Sqoop command

Use the dse sqoop command to import SQL data to CQL, export SQL data to CQL, and import Thrift/CLI data to CQL.

For use with Sqoop, use the DataStax Enterprise dse sqoop command to import SQL data to CQL, export SQL data to CQL, and import Thrift/CLI data to CQL.

All of the command options can be used in the import.options file.

$ dse sqoop action --connect jdbc_url --cassandra-keyspace ks --cassandra-table cf --cassandra-host host --table sql_table

where action is one of the following command options:

  • Import SQL data into CQL:
    cql-import
  • Export SQL data to CQL.
    cql-export
  • Import Thrift/CLI data to CQL.
    thrift-import
The following cql-import and cql-export command options are supported.

Cluster options 

These options define Cassandra cluster settings.
cql-import and cql-export cluster options
Command Description
--cassandra-consistency-level consistencylevel The Cassandra consistency level, which is LOCAL_ONE by default.
--cassandra-host host A comma separated list of Cassandra hosts.
--cassandra-partitioner partitioner The Cassandra partitioner, which is Murmur3Partitioner by default.
--cassandra-port port The Cassandra port.

Data options 

These data options work with the cql-import and cql-export tools, except where noted.

cql-import and cql-export data options
Command Description
--query sql_query Supports importing SQL joins.
--cassandra-column-mapping map

... where map = cql1:sql1,cql2:sql2

... CQLLISTSET:[SQLCOL,SQLCOL,SQLCOL]

... CQLMAP:[SQLCOL:VALCOL,SQLCOL:VALCOL]

Supports mapping ambiguous columns for import/export.
Maps cql and sql columns (not collections) for import/export.
Maps a list or set type for import/export.
Handles importing/exporting of a map type.
--cassandra-page-size cql-export only.

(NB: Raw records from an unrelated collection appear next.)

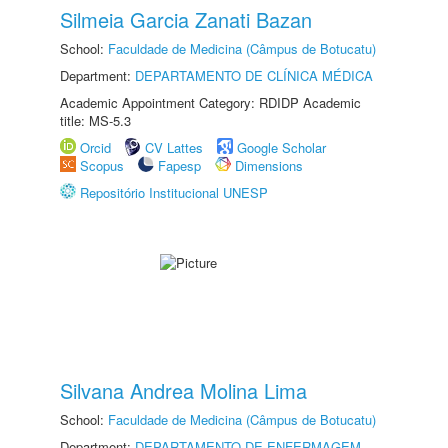
Silmeia Garcia Zanati Bazan
School:
Faculdade de Medicina (Câmpus de Botucatu)
Department:
DEPARTAMENTO DE CLÍNICA MÉDICA
Academic Appointment Category: RDIDP Academic
title: MS-5.3
Orcid
CV Lattes
Google Scholar
Scopus
Fapesp
Dimensions
Repositório Institucional UNESP
Silvana Andrea Molina Lima
School:
Faculdade de Medicina (Câmpus de Botucatu)
Department:
DEPARTAMENTO DE ENFERMAGEM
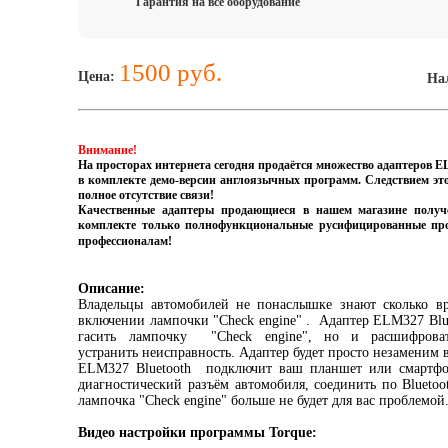
Гарантия на всё оборудование
1500 руб.
Цена:
На
Внимание!
На просторах интернета сегодня продаётся множество адаптеров 
в комплекте демо-версии англоязычных программ. Следствием это
полное отсутствие связи!
Качественные адаптеры продающиеся в нашем магазине получ
комплекте только полнофункциональные русифицированные прог
профессионалам!
Описание:
Владельцы автомобилей не понаслышке знают сколько в
включении лампочки "Check engine" . Адаптер ELM327 Blue
гасить лампочку "Check engine", но и расшифрова
устранить неисправность. Адаптер будет просто незаменим 
ELM327 Bluetooth подключит ваш планшет или смартфон
диагностический разъём автомобиля, соединить по Blueto
лампочка "Check engine" больше не будет для вас проблемой
Видео настройки программы Torque:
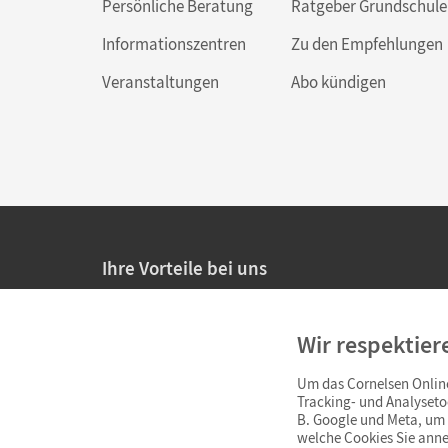
Persönliche Beratung
Ratgeber Grundschule
Informationszentren
Zu den Empfehlungen
Veranstaltungen
Abo kündigen
Ihre Vorteile bei uns
20% Prüfnachlass für Lehrkräfte
Wir respektier
Persönliche Angebote für Lehrkräfte
Um das Cornelsen Online
Sicheres Einkaufen mit SSL-Verschlüsselung
Tracking- und Analyseto
B. Google und Meta, um I
Verlängerte
Widerrufsfrist
von 4 Wochen
welche Cookies Sie anne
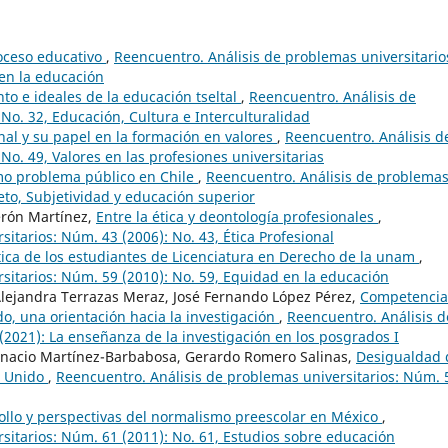
roceso educativo
,
Reencuentro. Análisis de problemas universitario
 en la educación
o e ideales de la educación tseltal
,
Reencuentro. Análisis de
No. 32, Educación, Cultura e Interculturalidad
nal y su papel en la formación en valores
,
Reencuentro. Análisis d
No. 49, Valores en las profesiones universitarias
mo problema público en Chile
,
Reencuentro. Análisis de problema
jeto, Subjetividad y educación superior
erón Martínez,
Entre la ética y deontología profesionales
,
itarios: Núm. 43 (2006): No. 43, Ética Profesional
tica de los estudiantes de Licenciatura en Derecho de la unam
,
sitarios: Núm. 59 (2010): No. 59, Equidad en la educación
lejandra Terrazas Meraz, José Fernando López Pérez,
Competencia
o, una orientación hacia la investigación
,
Reencuentro. Análisis d
(2021): La enseñanza de la investigación en los posgrados I
 Ignacio Martínez-Barbabosa, Gerardo Romero Salinas,
Desigualdad 
o Unido
,
Reencuentro. Análisis de problemas universitarios: Núm. 
ollo y perspectivas del normalismo preescolar en México
,
sitarios: Núm. 61 (2011): No. 61, Estudios sobre educación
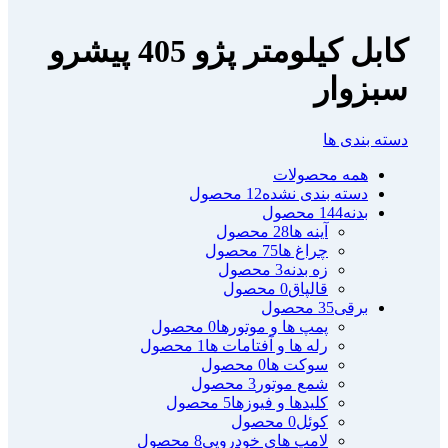
كابل كيلومتر پژو 405 پیشرو
سبزوار
دسته بندی ها
همه
محصولات
دسته بندی نشده
12 محصول
بدنه
144 محصول
آینه ها
28 محصول
چراغ ها
75 محصول
زه بدنه
3 محصول
قالپاق
0 محصول
برقی
35 محصول
پمپ ها و موتورها
0 محصول
رله ها و آفتامات ها
1 محصول
سوکت ها
0 محصول
شمع موتور
3 محصول
کلیدها و فیوزها
5 محصول
کوئل
0 محصول
لامپ های خودرویی
8 محصول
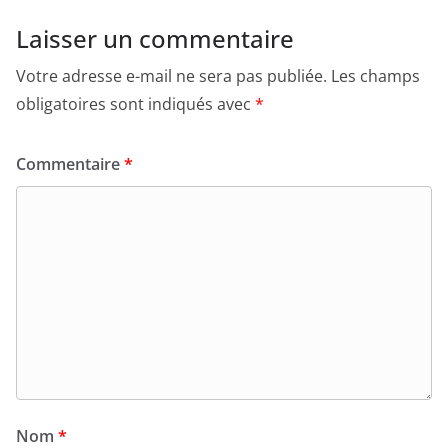
Laisser un commentaire
Votre adresse e-mail ne sera pas publiée.
Les champs
obligatoires sont indiqués avec
*
Commentaire
*
Nom
*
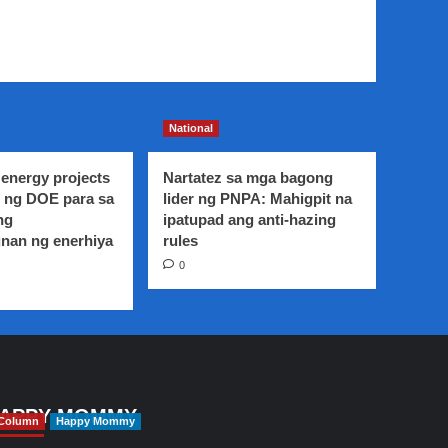
National
energy projects
Nartatez sa mga bagong
 ng DOE para sa
lider ng PNPA: Mahigpit na
ng
ipatupad ang anti-hazing
nan ng enerhiya
rules
0
APPY MOMMY
Column
Happy Mommy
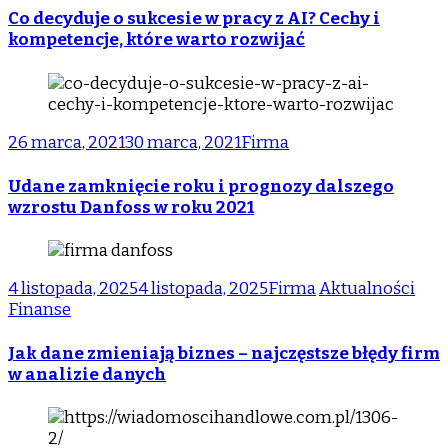
Co decyduje o sukcesie w pracy z AI? Cechy i
kompetencje, które warto rozwijać
26 marca, 2021
30 marca, 2021
Firma
Udane zamknięcie roku i prognozy dalszego
wzrostu Danfoss w roku 2021
4 listopada, 2025
4 listopada, 2025
Firma
Aktualności
Finanse
Jak dane zmieniają biznes – najczęstsze błędy firm
w analizie danych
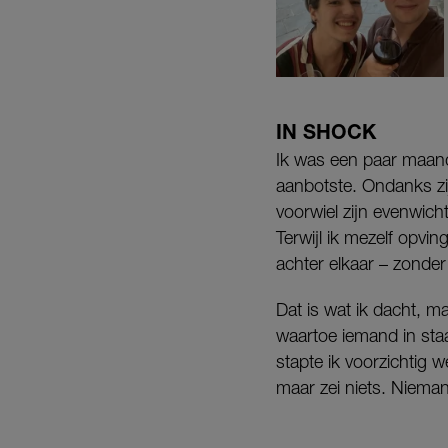
IN SHOCK
Ik was een paar maand
aanbotste. Ondanks zij
voorwiel zijn evenwich
Terwijl ik mezelf opvin
achter elkaar – zond
Dat is wat ik dacht, m
waartoe iemand in staa
stapte ik voorzichtig 
maar zei niets. Niemand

Limits the page size of columns selected for export.
--cassandra-select-columns cql-export only. Select the named columns to export.
--cassandra-where-clause cql-export only. Filter the data selected for export based on the where condition.

Connection options 

Sqoop, by default, identifies the JDBC driver to use from the JDBC URL. For drivers that are not supported directly by Sqoop, you must specify the driver class name using the --driver option. To use the DataStax Enterprise specific tools with a custom driver, you must tell Sqoop which connection manager to use.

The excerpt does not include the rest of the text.